What causes peak tailing HPLC?
The primary cause of peak tailing is the occurrence of more than one mechanism of analyte retention. Secondary analyte interactions, with ionised silanols on the silica surface, give rise to peak tailing. These interactions need to be minimised to achieve acceptable peak shapes.
What causes tailing?
The most common cause of peak tailing for nonactive compounds is column contamination. These contaminants are relatively nonvolatile, and they accumulate in the column over time. These types of contaminants usually originate in the sample and are species such as polymeric materials, salts, and proteins.
How do I fix peak broadening in HPLC?
In both cases the solution is quite simple: Dilute the sample or reduce the injection volume. The pH of the mobile phase can also have a strong influence on the peak width. Depending on the chemical property of a sample, it can be ionized in different ways, i.e., completely protonated, deprotonated or neutral.
What is tailing factor in HPLC?
Tailing Factor (Tf) is the USP coefficient of the peak symmetry.
How can I improve my peak shape?
Steps that can be taken to improve early eluting peak shape:
- Use a split injection.
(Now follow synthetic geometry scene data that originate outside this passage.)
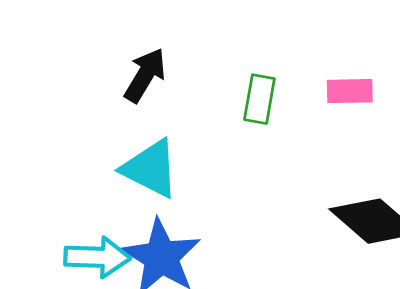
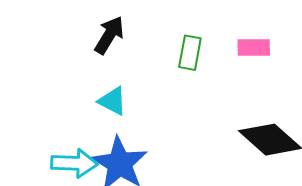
cyan triangle: (151, 169) -> (113, 101), size x0.7

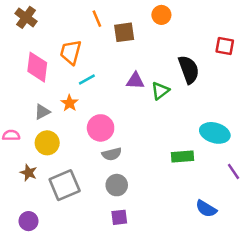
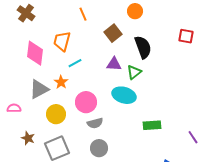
brown square: (124, 32) -> (113, 33), moved, turned -30
black semicircle: (189, 70) -> (143, 47), moved
gray triangle: (42, 112) -> (39, 89), size x1.5
cyan ellipse: (215, 133) -> (124, 95), moved
yellow circle: (47, 143) -> (56, 114), moved

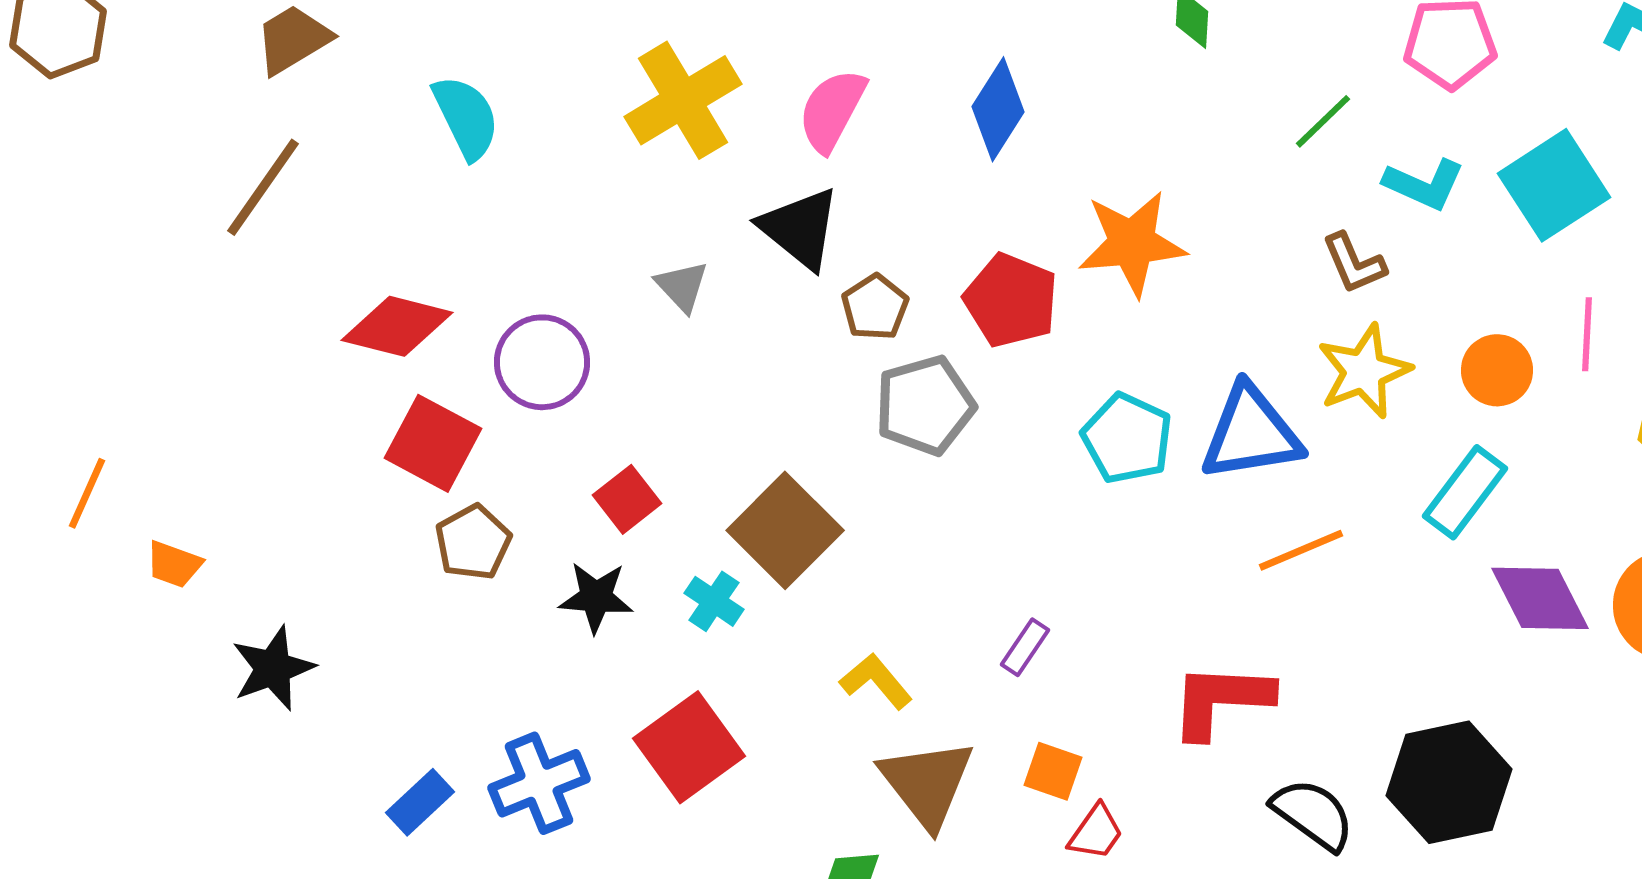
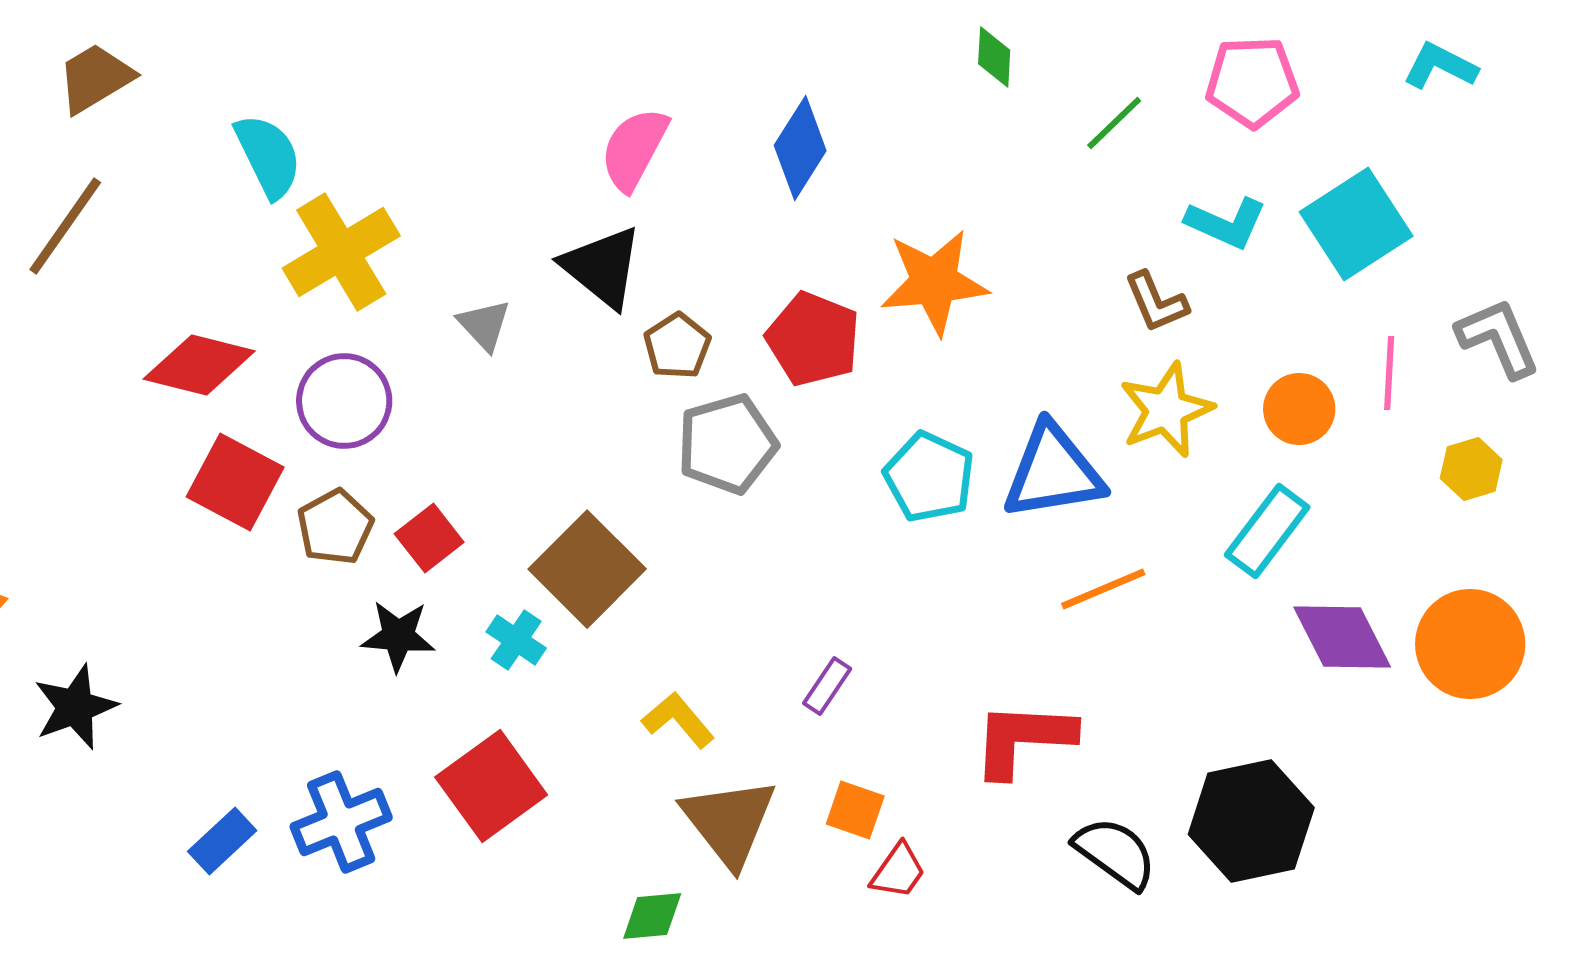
yellow cross: (683, 100) -> (341, 252), moved
green line: (1323, 121) -> (1114, 123), moved
brown pentagon: (473, 542) -> (335, 527), moved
This limits the amount of solvent that gets onto the column and reduces how much analyte dissolves in pooled solvent.
- Decrease the injection volume.
- Use a pressure pulsed injection.
- Use a guard column.
- Increase the column film thickness.
What causes RSD failure in HPLC?
Column temperature fluctuations (especially evident in ion exchange systems). Column overloading. (Retention times usually decrease as mass of solute injected on column exceeds column capacity.) Sample solvent incompatible with mobile phase.
What causes peak shouldering?
Split Peaks / Shoulder Peaks This phenomenon also occurs when the column is poorly packed and that the packing bed settles under the system pressure or that the mobile phase pH is too high and dissolves the silica thus creating a void at the column inlet.
Why are there no peaks in HPLC?
Make sure that you only inject samples that you’ve filtered through at least a 0.45um filter before injecting into your HPLC. When you observe no peaks, first check to insure that your needle valve seat and injection needle are not plugged.
What causes peak broadening?
Peak broadening or splitting in capillary gas chromatography may be due to condensed solvent flooding the inlet of the column. Solvent introduced by cold on-column injections or recondensed after a splitless injection (solvent effect) travels into the column as a liquid.
What is a good tailing factor?
Acceptable Tailing A new column is considered acceptable if the As value is 0.9 – 1.2 (0.9 indicates slight fronting). In practical terms, an As value below 1.5 is usually OK to work with, and up to As = 2.0 may be acceptable depending on the separation and resolution of the peaks.
What is the resolution formula in HPLC?
HPLC resolution R Resolution is an important HPLC performance indicator usually assessed by how quickly and how completely target components in a sample separate as they pass through a column. Resolution is measured by dividing the difference in peak retention times by the average peak width.
Why is peak broadening bad?
Aiming to be in peak shape Poor peak shape can cause integration and resolution errors in your analysis — which ultimately means poor analysis and wasted time and money.
When does tailing come and go on a HPLC?
Interfering coelution- If you have tailing only for one or two of your peaks, there may be an interfering contaminant that coelutes. If that is the case, you might see the tailing come and go, and a shoulder may appear at times.
How to troubleshoot peak shape problems in HPLC?
Troubleshooting – HPLC Peak Shape Problem & Ghost Peak 1 Small Peak. Using different mobile phase and HPLC columns to separate and compare samples, and select suitable separation conditions. 2 Tailing Peak & Leading Peak. Interference peak. 3 Double Peak Phenomenon. 4 Ghost Peak
What causes peak tailing in an eluting compound?
Cause 4: Sometimes, the presence of excessive extra column dead volume can result in peak tailing. This problem usually effects the peak shape of the early eluting peaks. Later eluting compounds will be more influenced by the packing material itself as these reside longer in the material.
What does the tail of a HPLC peak look like?
The trailing edge (tail) of the peak slowly drops off towards the baseline and is non-Gaussian in shape. For those with GC experience it appears similar to a peak that “bleeds” and continues to interact with the column for an extended period of time. Flow path Diffusion (from extra-delay volume).